There are a number of different hairloss conditions and lifestyle issues which may cause thinning hair outlined in the patent application, though it does not appear to state outright that the composition is designed as a treatment for any of these problems.
"The known causes of hair loss include excessive male hormone production, excessive sebum secretion, scalp function deterioration caused by peroxides, bacteria, etc., genetic factors, ageing, stress, and the like. In addition, the hair loss population is gradually increasing due to increased social stress, environmental pollution, westernized eating habits such as the consumption of instant foods, frequent permanent waves and hair colour changes, etc," reads the patent application, which was filed on 17th May 2019.
The type of hair loss all these issues can lead to is known as Telogen Effluvium, and it is a temporary condition, generally lasting no more than six months. The latter two hair styling issues may also cause chemical trauma, which is a separate issue and one which may cause permanent hair loss, depending on the extent of the damage.
It goes on to outline the mechanisms of Male Pattern Baldness and Female Pattern Hair Loss (together, androgenetic alopecia), the autoimmune disorder Alopecia Areata, hair loss from damaging styling practices - Traction Alopecia.
Presumably, as all these conditions are mentioned in the patent application, the researchers hope that, by using their discovery to induce a proliferation of DP cells, this may extend the active 'anagen' stage of the users' hair growth cycle.

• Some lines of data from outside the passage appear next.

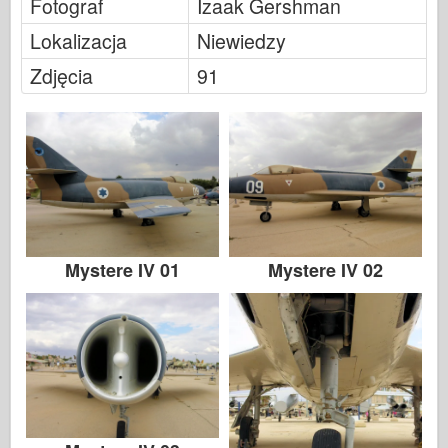
Fotograf
Izaak Gershman
Legendy
Lokalizacja
Niewiedzy
Meng Model
Zdjęcia
91
Tamiya
Tristar
Trębacz
Zvezda
Albumy-Zdjęcia
Spacer
Mystere IV 01
Mystere IV 02
Książki
Dvd
Kontakt
dziennik le
Zestawy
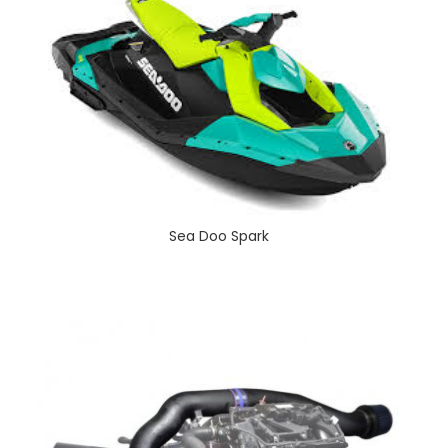
Sea Doo Spark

People with hair loss - specifically androgenetic alopecia - tend to have increasingly shorter anagen phases as their hereditary condition progresses over time. Therefore, extending this phase where hair actively grows may be of benefit. Currently, the topical hair loss treatment known as high strength minoxidil is used for this purpose and is both MHRA-licensed and FDA-approved for the treatment of male and female pattern baldness.

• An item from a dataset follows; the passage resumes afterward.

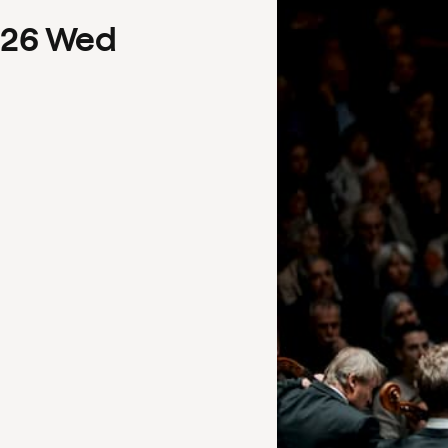
26
Wed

As this is a patent application, to register ownership of the technology and/or formula for the outlined uses, rather than the results of a clinical trial, it is hard to be certain which stage this product is at.
The patent information does contain some data showing the results obtained in testing to date, but further clinical trial findings would be necessary to assess how close to being submitted for the appropriate medical regulatory licenses and approvals this composition is.
In the meantime, we await further updates regarding this innovative approach to boosting hair growth and treating hair loss, and will publish these here on the Belgravia blog when they become available.